::: Data to process

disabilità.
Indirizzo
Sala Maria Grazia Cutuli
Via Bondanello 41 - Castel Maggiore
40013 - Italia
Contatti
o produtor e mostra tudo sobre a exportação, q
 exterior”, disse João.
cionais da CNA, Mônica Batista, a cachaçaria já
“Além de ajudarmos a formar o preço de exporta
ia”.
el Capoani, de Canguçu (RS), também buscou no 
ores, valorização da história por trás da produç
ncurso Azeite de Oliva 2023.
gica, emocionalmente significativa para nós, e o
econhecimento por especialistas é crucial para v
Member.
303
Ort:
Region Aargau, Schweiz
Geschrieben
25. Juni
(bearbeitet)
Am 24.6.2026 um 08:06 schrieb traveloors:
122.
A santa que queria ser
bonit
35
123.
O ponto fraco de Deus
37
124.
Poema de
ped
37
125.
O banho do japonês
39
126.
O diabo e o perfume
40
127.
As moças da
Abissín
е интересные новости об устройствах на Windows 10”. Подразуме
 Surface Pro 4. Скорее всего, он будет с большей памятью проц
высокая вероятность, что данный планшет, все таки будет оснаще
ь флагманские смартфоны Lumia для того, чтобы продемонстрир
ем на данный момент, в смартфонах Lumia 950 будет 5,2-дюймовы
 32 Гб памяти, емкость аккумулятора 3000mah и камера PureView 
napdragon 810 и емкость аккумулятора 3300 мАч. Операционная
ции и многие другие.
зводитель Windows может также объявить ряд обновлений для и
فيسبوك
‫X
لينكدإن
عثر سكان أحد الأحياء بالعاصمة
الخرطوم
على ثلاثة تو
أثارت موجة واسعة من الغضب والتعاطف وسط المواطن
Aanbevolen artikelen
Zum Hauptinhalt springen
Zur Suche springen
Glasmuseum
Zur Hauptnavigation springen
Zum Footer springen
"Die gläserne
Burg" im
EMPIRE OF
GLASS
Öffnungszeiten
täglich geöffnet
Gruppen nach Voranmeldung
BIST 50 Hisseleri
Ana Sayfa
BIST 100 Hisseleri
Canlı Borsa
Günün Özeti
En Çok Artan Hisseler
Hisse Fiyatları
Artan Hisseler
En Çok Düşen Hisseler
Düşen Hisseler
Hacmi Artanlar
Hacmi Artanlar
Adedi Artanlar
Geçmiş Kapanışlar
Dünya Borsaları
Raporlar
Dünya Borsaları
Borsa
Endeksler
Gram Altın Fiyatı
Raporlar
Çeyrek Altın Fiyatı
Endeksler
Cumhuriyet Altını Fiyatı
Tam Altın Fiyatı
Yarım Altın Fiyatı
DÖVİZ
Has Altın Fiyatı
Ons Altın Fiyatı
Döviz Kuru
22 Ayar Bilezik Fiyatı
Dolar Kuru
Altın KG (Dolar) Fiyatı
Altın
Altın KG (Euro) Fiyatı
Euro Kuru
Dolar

::::::

**About this task**
Go through the records line by line and count those that contain the string "BIST". Answer with the count alone.

**Finished exercise**
2